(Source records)
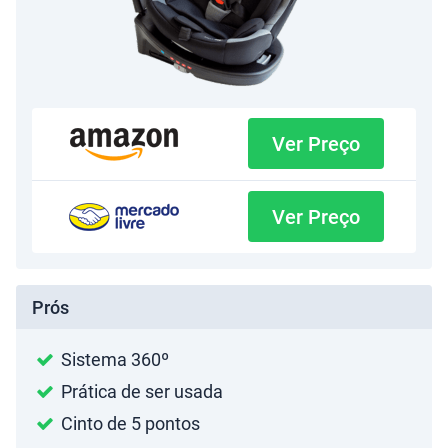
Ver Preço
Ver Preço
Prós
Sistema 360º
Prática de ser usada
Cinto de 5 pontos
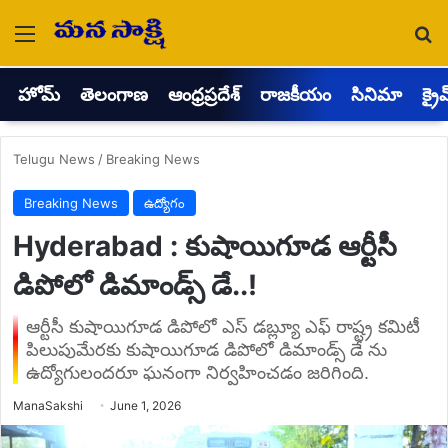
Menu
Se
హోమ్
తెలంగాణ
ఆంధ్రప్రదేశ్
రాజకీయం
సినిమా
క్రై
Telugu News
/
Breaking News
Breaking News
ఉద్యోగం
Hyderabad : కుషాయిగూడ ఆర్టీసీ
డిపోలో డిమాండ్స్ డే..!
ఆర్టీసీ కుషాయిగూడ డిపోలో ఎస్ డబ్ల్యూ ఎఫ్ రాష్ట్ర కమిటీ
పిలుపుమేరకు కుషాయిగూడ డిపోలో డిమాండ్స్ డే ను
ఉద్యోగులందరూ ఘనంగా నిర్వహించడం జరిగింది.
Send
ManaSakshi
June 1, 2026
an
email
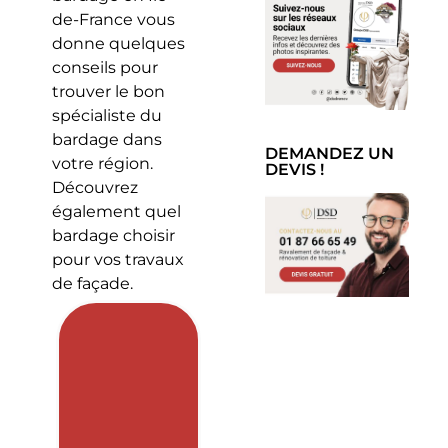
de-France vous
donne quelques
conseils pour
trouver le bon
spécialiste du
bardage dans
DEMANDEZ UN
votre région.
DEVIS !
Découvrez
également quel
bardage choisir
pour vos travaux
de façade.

## Task prompt:
Omit the pictures and set down the records exactly.

## Answer for the task:
Ver Preço
Ver Preço
Prós
Sistema 360º
Prática de ser usada
Cinto de 5 pontos
Menu
Se
హోమ్
తెలంగాణ
ఆంధ్రప్రదేశ్
రాజకీయం
సినిమా
క్రై
Telugu News
/
Breaking News
Breaking News
ఉద్యోగం
Hyderabad : కుషాయిగూడ ఆర్టీసీ
డిపోలో డిమాండ్స్ డే..!
ఆర్టీసీ కుషాయిగూడ డిపోలో ఎస్ డబ్ల్యూ ఎఫ్ రాష్ట్ర కమిటీ
పిలుపుమేరకు కుషాయిగూడ డిపోలో డిమాండ్స్ డే ను
ఉద్యోగులందరూ ఘనంగా నిర్వహించడం జరిగింది.
Send
ManaSakshi
June 1, 2026
an
email
de-France vous
donne quelques
conseils pour
trouver le bon
spécialiste du
bardage dans
DEMANDEZ UN
votre région.
DEVIS !
Découvrez
également quel
bardage choisir
pour vos travaux
de façade.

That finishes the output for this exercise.